Le chien aboie encore. Je me casse en deux. Les dents serrées, les yeux fermés je retiens un premier gémissement de douleur. Mes genoux craquent. Je m'effondre. Mes larmes s'amoncellent au bord de mes yeux, ils me brûlent. Je les sens bouger sous ma peau. Chacun de mes os. Mes cotes, mon bassin, mes jambes. Chaque os. Mes gencives me font mal. Ma lèvre s'ouvre. Un autre craquement, cette fois c'est mon torse. Mes côtes se brisent les unes après les autres, pour reformer une cage thoracique plus large et allongée, je sens qu'un de mes os à ouvert ma peau, il à fait plus mal que les autres. Ma peau se déchire pour laisser pousser cette fourrure brune qui commence doucement à me recouvrir. J'entends les lambeaux craquer et mes pores s'écarter dans un bruit gluant pour laisser passer les poils drus de cette maudite fourrure. Je sens la sueur sur mon dos, mon visage, dans mes yeux et ma bouche. Son goût amer et salé me donne envie de vomir, son odeur forte et répugnante, mélangé à celle de mon sang et de l'intérieur de mon corps, que je sens à travers les larges plaies que mes cotes on faites par endroit, sature l'air. L'air à goût de charogne et de mort. L'odeur que j'assimile toujours à l'enfer.
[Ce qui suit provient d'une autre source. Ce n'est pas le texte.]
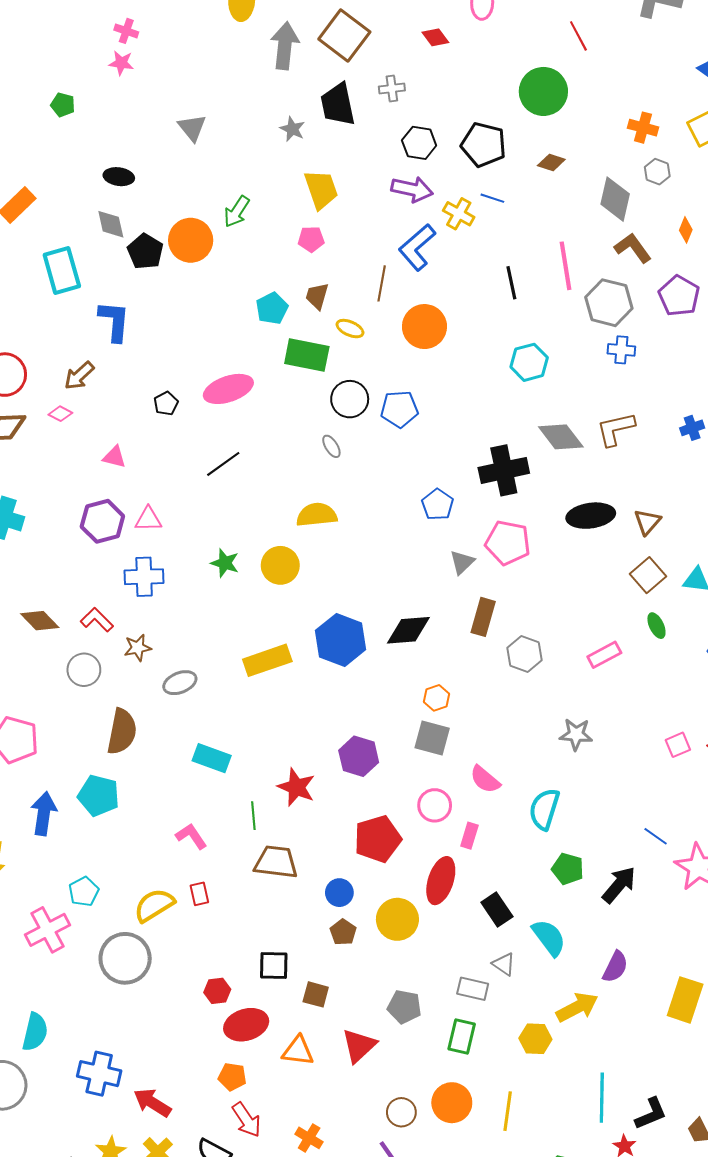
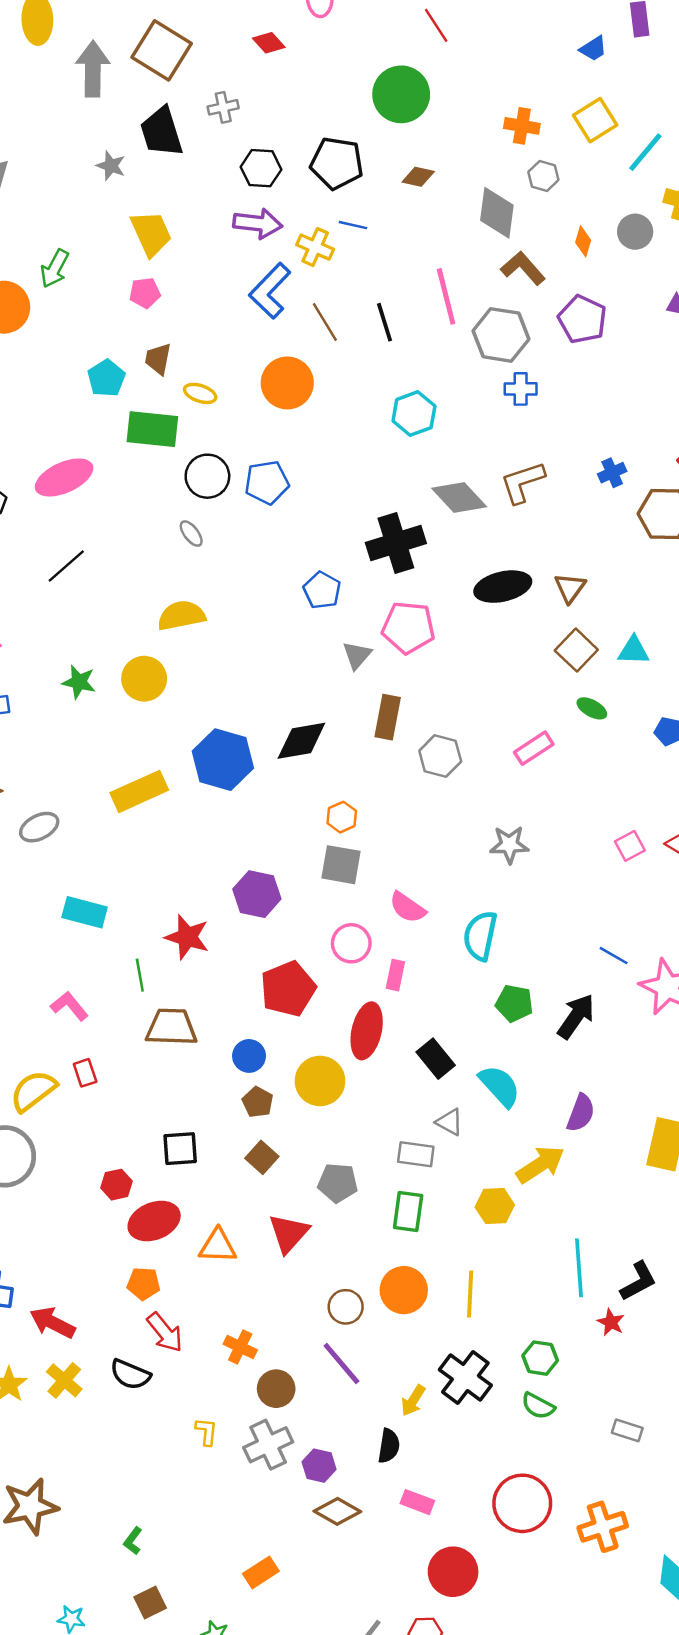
brown line: (382, 283) -> (325, 322), moved, turned -36
green ellipse: (656, 626) -> (592, 708), turned -30
brown square: (316, 994) -> (262, 1157), moved, turned 32

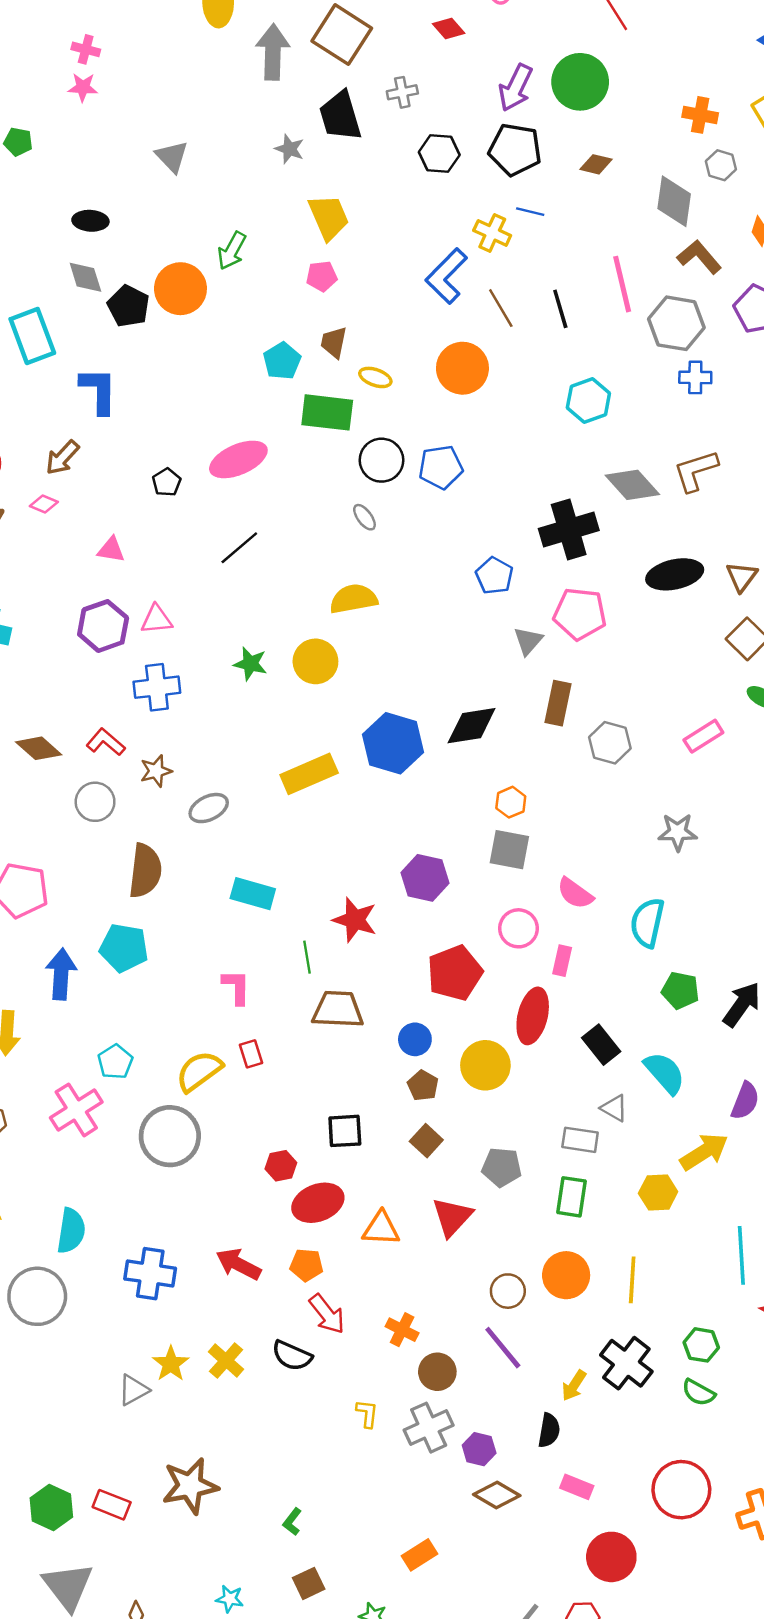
purple arrow: (258, 223) -> (516, 88), moved, turned 108
pink L-shape: (69, 1006) -> (236, 987), turned 39
red arrow: (53, 1323) -> (238, 1264), moved

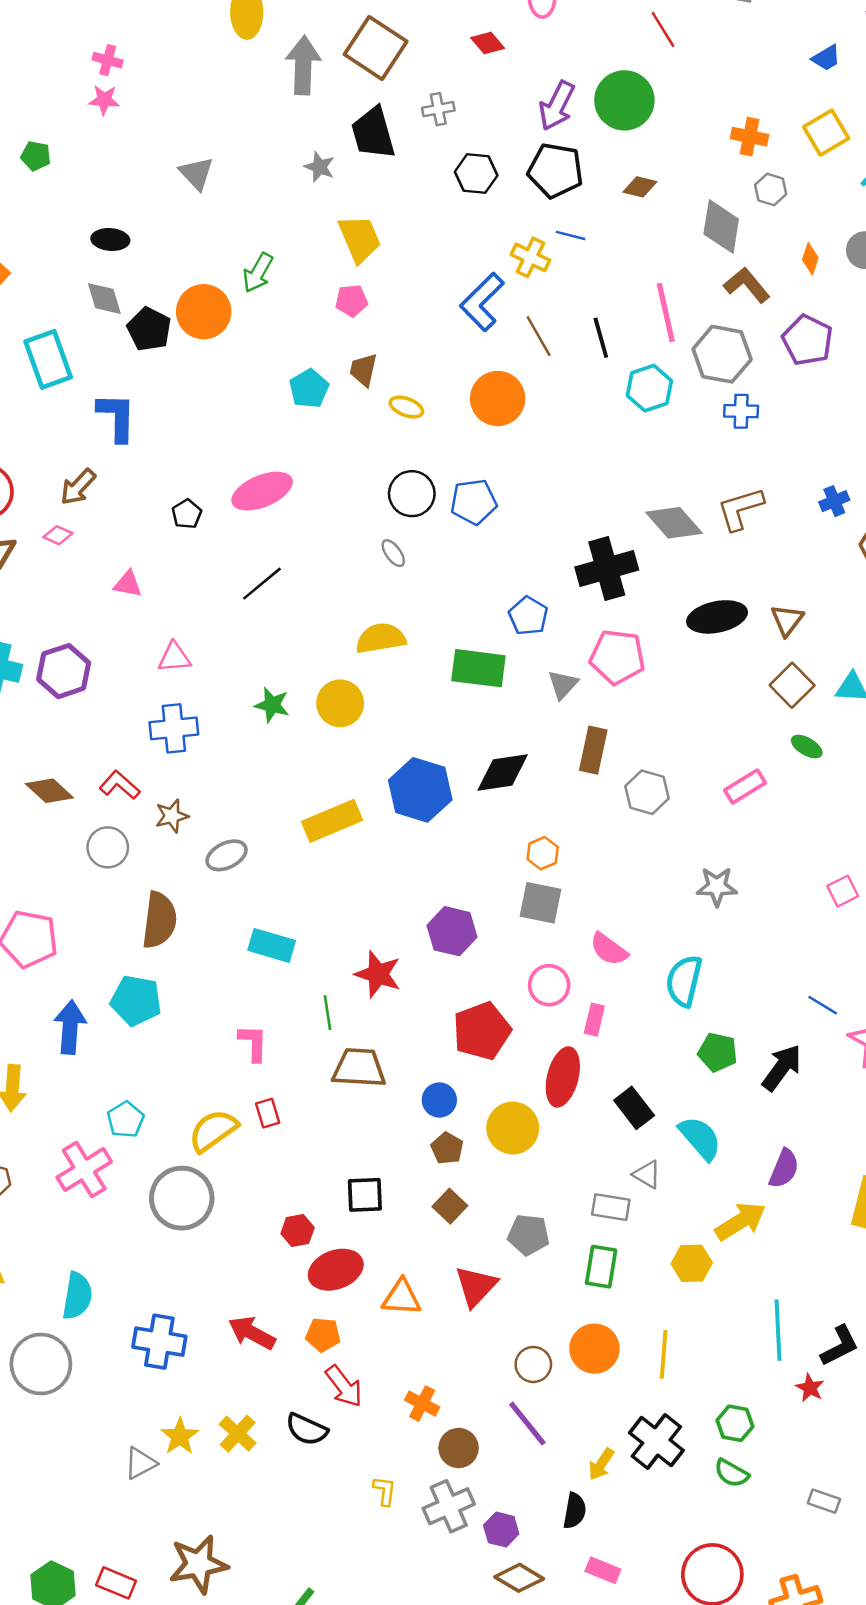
cyan hexagon: (588, 401) -> (649, 388), moved
green rectangle: (327, 412) -> (478, 668), moved
purple hexagon: (103, 626) -> (64, 671), moved

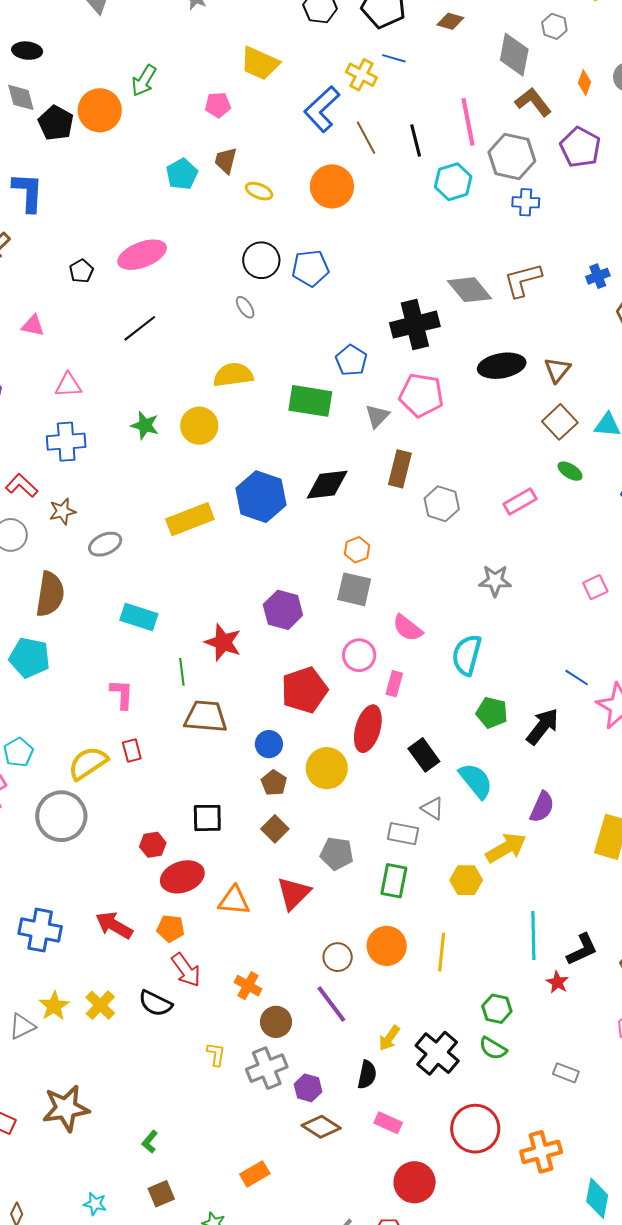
yellow trapezoid: (360, 239) -> (260, 63), moved, turned 135
black cross: (656, 1442) -> (437, 1053), moved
Mes phalanges se retournent pour former mes pattes, les griffes percent ma peau et la chair du bout de mes doigts tombe, s'écrasant sous le poids de ma main, devenue un croisement entre une patte et une main. Mon nez, ma mâchoire s'allongent.
Encore un craquement, mon nez à percé la peau en poussant je sens mes narines gigoter, comme avalés par cette truffe en train de me pousser sur le visage. Mes rotules pivotent sous ma peau d'un coup sec et assourdissant pour former l'articulation de pattes arrières. Je hurle je crois. Ça fait mal. Ils ondulent encore. Mes os. C'est atroce, chaque fois c'est toujours aussi atroce.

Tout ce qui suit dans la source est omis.